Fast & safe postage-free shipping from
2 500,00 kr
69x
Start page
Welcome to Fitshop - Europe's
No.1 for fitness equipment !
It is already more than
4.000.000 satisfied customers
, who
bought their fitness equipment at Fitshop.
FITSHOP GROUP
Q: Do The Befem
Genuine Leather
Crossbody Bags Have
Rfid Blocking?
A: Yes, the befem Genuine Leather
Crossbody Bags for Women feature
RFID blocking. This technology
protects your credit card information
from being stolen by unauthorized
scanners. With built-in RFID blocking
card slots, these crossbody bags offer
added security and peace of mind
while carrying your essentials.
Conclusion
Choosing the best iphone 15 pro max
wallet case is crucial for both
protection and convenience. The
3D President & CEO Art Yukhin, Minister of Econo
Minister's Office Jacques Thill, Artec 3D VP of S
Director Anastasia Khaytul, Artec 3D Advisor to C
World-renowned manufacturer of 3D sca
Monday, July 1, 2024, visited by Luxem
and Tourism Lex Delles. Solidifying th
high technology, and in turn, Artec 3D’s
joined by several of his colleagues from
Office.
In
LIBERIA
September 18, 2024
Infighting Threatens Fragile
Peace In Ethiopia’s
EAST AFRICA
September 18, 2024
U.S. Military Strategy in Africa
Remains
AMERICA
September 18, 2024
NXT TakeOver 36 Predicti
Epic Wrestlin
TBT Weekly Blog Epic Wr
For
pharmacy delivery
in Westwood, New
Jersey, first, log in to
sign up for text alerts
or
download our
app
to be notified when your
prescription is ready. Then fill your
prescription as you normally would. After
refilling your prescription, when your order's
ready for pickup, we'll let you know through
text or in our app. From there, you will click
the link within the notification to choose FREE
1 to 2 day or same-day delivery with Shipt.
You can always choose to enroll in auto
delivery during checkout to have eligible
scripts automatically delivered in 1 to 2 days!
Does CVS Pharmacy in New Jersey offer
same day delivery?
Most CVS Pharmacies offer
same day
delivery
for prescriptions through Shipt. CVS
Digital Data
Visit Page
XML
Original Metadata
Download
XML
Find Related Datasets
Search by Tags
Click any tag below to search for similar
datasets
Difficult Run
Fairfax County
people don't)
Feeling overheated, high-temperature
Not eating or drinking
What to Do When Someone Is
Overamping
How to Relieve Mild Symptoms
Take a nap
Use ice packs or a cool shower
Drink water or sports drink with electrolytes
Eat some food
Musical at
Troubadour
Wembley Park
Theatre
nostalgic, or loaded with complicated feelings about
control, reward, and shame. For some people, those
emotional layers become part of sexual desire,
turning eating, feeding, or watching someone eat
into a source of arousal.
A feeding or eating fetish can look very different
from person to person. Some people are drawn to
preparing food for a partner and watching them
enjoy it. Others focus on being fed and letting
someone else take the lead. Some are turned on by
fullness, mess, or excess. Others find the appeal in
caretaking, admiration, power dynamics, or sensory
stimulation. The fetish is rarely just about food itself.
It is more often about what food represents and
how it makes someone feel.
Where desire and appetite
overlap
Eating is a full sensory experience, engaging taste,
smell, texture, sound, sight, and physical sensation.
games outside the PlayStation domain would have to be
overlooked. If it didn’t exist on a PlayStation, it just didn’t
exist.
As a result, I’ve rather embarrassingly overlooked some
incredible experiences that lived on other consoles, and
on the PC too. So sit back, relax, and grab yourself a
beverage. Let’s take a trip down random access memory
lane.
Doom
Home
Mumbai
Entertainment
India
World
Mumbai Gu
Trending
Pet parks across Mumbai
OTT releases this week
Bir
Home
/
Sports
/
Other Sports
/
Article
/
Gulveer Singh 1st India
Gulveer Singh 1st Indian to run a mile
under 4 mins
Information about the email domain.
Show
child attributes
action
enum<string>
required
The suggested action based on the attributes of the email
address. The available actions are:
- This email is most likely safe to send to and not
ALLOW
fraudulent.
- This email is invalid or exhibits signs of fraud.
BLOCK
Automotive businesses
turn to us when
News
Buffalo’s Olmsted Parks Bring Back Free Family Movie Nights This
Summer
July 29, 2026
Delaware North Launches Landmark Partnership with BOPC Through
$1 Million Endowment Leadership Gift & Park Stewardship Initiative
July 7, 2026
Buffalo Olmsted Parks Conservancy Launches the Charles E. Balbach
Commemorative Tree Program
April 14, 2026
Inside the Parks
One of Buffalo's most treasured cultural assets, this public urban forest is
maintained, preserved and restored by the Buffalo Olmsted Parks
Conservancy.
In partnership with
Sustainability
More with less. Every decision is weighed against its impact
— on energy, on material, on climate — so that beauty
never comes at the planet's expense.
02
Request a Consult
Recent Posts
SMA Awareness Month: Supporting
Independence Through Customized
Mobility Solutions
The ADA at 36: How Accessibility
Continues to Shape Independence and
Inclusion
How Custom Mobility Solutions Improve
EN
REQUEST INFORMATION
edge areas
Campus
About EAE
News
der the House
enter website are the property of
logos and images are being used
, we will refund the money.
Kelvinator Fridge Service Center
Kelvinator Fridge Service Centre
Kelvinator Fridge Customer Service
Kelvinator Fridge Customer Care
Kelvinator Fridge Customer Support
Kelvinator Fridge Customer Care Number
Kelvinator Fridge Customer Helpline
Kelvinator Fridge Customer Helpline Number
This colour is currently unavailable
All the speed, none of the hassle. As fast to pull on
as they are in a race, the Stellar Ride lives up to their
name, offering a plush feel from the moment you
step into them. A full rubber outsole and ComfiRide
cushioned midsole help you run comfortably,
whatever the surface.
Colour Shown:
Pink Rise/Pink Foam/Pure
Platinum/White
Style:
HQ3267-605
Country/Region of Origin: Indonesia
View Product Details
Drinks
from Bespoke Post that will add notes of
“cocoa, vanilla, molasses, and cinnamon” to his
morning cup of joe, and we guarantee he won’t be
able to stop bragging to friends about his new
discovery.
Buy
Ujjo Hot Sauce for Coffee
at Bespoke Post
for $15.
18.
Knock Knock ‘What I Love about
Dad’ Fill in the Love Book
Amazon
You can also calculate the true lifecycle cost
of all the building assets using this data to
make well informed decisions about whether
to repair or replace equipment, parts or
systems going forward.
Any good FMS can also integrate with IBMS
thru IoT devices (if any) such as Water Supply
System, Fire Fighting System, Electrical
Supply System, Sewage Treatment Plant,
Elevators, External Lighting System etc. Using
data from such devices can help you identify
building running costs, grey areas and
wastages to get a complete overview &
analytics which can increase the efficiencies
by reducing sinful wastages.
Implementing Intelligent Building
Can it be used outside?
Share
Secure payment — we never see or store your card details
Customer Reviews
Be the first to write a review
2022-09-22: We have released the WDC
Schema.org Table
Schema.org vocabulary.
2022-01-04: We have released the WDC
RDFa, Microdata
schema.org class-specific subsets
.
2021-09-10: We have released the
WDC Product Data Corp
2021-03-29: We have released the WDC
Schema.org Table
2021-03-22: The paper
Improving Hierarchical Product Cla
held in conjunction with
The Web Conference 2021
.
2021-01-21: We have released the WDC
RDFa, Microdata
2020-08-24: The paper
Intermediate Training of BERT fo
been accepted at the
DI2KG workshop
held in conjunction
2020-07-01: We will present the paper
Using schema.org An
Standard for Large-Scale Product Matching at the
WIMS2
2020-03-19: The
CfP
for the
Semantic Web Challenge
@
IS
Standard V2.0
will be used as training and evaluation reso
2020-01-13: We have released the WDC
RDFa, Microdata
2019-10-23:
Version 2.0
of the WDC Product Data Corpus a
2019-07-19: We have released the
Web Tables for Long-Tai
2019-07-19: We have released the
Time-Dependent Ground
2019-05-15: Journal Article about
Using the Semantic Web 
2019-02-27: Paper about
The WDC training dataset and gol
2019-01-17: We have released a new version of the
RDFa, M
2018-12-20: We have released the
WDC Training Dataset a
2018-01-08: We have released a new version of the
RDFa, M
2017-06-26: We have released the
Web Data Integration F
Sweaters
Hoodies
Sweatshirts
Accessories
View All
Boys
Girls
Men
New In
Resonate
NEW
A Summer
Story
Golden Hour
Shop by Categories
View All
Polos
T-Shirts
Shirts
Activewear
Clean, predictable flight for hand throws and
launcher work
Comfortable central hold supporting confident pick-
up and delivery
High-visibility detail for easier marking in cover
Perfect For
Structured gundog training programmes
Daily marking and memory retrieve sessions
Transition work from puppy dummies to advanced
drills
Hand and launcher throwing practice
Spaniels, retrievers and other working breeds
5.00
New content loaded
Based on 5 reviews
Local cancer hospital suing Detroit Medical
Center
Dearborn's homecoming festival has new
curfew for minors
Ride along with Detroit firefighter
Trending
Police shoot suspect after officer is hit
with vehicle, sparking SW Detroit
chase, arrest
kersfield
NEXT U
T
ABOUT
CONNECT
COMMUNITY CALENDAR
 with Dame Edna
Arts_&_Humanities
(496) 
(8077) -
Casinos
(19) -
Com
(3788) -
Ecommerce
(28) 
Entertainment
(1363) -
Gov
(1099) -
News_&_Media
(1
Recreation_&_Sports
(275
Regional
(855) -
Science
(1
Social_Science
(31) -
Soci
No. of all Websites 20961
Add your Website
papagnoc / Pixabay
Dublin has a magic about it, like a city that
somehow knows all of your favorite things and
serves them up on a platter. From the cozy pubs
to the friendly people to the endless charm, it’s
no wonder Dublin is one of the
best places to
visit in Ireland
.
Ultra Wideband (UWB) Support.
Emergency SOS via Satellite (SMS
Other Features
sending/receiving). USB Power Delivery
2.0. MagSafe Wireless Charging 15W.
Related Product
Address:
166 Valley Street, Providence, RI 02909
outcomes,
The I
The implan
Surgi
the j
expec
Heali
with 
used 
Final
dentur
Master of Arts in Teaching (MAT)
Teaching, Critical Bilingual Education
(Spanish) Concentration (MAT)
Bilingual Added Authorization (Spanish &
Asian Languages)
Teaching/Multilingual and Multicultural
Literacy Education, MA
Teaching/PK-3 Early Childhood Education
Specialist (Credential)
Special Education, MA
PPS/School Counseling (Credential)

_Your assignment:_
When "Conservancy" shows up in a line of the material, report that line.

_Written answer:_
Buffalo Olmsted Parks Conservancy Launches the Charles E. Balbach
Conservancy.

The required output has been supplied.